Sorry to Bother You, the directorial debut of Boots Riley starring the infectious Lakeith Stanfield, is that strange reoccurring dream you have had your whole life. You know the one, maybe it starts with that darkly lit bathroom or those shadowy figures you never fully see or some room from your childhood that you have memorized by small detail. The one that has that feeling of something amiss despite everything around you seeming normal. That dream that you try to tell other people about but you can’t quite piece the details together. Actually you can. Because you’ve had the dream countless times. You know exactly what happened but it’s too weird to say out loud, in front of your coworkers or your loved ones. Lest you be judged for whatever your subconscious is capable of cooking up.
This is one of those movies that sticks. You walk into the theater, sit in your seat, silently observe for a few hours, stand up, leave. You say bye to your friends and maybe you get in your car, or maybe you start walking home. It’s dark out and you notice the silence. You feel the air and you sense something is different. You notice but you try not to. You want this feeling to wash over you and to never leave. It’s calming and spooky and freeing and all encompassing. Much like your reoccurring dream you feel desperate to wake up but oddly content with never leaving.
And the thing is, you aren’t thinking about the movie necessarily. Because you can’t. You are unable to, or maybe unwilling, because you hate it. No you actually love it. You try to just forget about it because the truth might reveal something about you to yourself. You also notice you can’t stop it from infecting what you’re feeling. You want to tell everyone about what you saw and you also want to lock it away like a secret, lest you be judged for admitting that your conscious self actually enjoyed something so…
That’s how the movie makes you feel. Nothing and everything. Depressed, happy, lonely, loved, contradictory. It unabashedly subverts what you think a movie should be or what you want it to be. It doesn’t say anything important. Or maybe it does, maybe it embodies the saying “the years are short but the days are long” and gives it a modern spin and turns it into, “the news cycle is quick but the effects are long”. Maybe it somehow takes the apathy of the modern world and makes you feel it. But you’re not quite sure because it’s a realistic unreal reality, it’s batshit crazy. And just when you’re in a dreamlike, depressed state of mind the movie completely…
The words don’t come. Not for days anyway. Because the film is stuck in your brain, marinating. It’s spinning around and around. You’re convinced it has all the makings of a cult classic. Then you realize it was all bullshit and you shouldn’t waste anyone’s time talking about it. But then you remember that scene where Cassius is starting to fall asleep after a long day of work but he is longing for a joint he just lit up while ignoring his artist girlfriend after the premiere of her art show.

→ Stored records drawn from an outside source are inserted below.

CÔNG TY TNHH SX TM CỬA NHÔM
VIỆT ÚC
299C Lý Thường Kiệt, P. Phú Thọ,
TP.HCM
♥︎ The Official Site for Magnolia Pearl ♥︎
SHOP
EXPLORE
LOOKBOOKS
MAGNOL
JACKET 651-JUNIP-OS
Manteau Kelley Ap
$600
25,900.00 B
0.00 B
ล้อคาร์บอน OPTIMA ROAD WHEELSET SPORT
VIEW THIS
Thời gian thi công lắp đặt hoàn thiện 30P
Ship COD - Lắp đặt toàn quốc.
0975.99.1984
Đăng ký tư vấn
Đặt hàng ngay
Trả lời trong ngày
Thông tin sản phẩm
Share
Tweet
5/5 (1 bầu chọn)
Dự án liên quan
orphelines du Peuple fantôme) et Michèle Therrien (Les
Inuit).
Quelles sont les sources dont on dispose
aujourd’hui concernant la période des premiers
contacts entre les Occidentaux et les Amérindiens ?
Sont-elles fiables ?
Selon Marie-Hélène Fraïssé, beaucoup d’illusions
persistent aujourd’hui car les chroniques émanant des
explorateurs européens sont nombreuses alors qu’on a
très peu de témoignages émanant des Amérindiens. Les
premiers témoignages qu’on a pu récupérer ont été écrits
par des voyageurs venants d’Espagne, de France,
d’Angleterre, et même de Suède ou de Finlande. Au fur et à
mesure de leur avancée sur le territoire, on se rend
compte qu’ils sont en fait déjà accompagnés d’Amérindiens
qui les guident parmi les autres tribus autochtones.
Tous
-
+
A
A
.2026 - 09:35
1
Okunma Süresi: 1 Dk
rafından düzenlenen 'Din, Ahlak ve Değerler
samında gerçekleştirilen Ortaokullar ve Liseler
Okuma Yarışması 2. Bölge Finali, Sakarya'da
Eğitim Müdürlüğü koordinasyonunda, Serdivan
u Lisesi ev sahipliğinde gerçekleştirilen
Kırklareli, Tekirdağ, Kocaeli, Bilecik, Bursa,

The scene is innocuous and yet it’s stuck, no that’s not right, it’s jammed in your brain. It speaks to your exhaustion of balancing your job and your family and your friends. You feel the pressures of capitalism that force you to do things that you truly don’t want to. The force that drains you and distracts you and pulls you in even though you hate it and you want to escape. Except maybe you love it because it empowers you and gives you more than you could ever dream. But it also takes from you, your time, your energy, your willpower, your motivation, your attention. It gives, it takes, you hate it and love it because you, like this movie, are an emotional pit of contradicting feelings.
You can’t prepare yourself for the experience that Sorry to Bother You is. It’s splendid and dumb. It’s beautiful and harrowing. It’s a cult classic or it’s stupid. Your experience will vary but it’s nothing you will soon forget.